2020年8月3日21時17分に松山氏が大阪府の担当者に送信したメールには、<現在、横浜市立大学の山中教授のところで作成をお願いしております>として、添付資料の<解析>に山中氏の名前がある。

残された証拠は、それだけではない。記者会見当日の朝、8月4日7時47分の松山氏のメールには、<横浜市立大学の山中先生と協議し、ここでおちつきました>と書かれていた。

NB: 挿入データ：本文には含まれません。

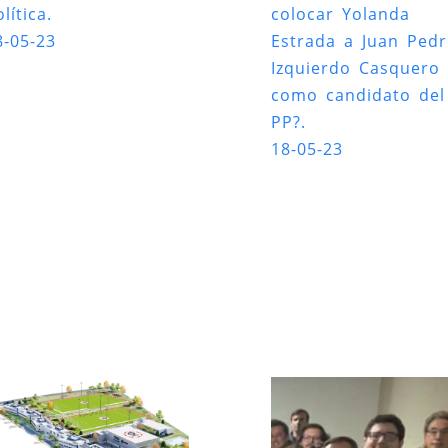
lítica.
colocar Yolanda
8-05-23
Estrada a Juan Ped
Izquierdo Casquero
como candidato del
PP?.
18-05-23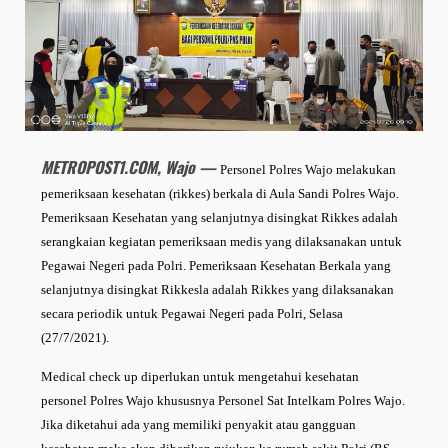
METROPOST1.COM, Wajo —
Personel Polres Wajo melakukan
pemeriksaan kesehatan (rikkes) berkala di Aula Sandi Polres Wajo.
Pemeriksaan Kesehatan yang selanjutnya disingkat Rikkes adalah
serangkaian kegiatan pemeriksaan medis yang dilaksanakan untuk
Pegawai Negeri pada Polri. Pemeriksaan Kesehatan Berkala yang
selanjutnya disingkat Rikkesla adalah Rikkes yang dilaksanakan
secara periodik untuk Pegawai Negeri pada Polri, Selasa
(27/7/2021).
Medical check up diperlukan untuk mengetahui kesehatan
personel Polres Wajo khususnya Personel Sat Intelkam Polres Wajo.
Jika diketahui ada yang memiliki penyakit atau gangguan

なぜ、山中氏は関与を否定するのか?立憲民主党のある関係者は、こんな内幕を語る。
「山中氏は『解析はしていない』と記者会見で言いました。解析者となる条件は、三つあるそうです。共同研究者の中に名前があること、倫理委員会で審査通過していること、研究計画書の手法に沿った研究であることの三つ。山中氏は、三つとも該当しないと主張していますが、要するにイソジン研究の“解析”はしていないが、半ば関与は認めているというお粗末な話なのです」

■郷原氏が明かす舞台裏

山中氏は横浜市長選の最大の争点、IR誘致についてギャンブル依存症の増加、治安の悪化が専門のデータサイエンスよって明らかだの数字なので反対していると説明している。だが、一時山中氏との話し合いで妥協できれば市長選から撤退するとしていた郷原弁護士は、舞台裏をこう明かす。
「私は山中氏に対し、納得できるようなギャンブル依存症の詳しいデータを示してくれたら、降りますと明言していました。だが、立憲民主党の関係者からは『そんなものはない』という趣旨の説明しかありませんでした。山中氏は、データサイエンスの専門家なので、そういうバックグラウンドがあると売りにしたかったのでしょうかね。説明には江田憲司衆院議員も同席していましたが、意味不明な反論をして、途中で怒って帰っていきました」

郷原氏が、出馬を取りやめなかった背景には、こんな動きがあったのだという。山中氏はIR誘致に反対。その公約の核となるデータがないというのでは話にならない。イソジン会見同様のお粗末さに、呆れるばかりだ。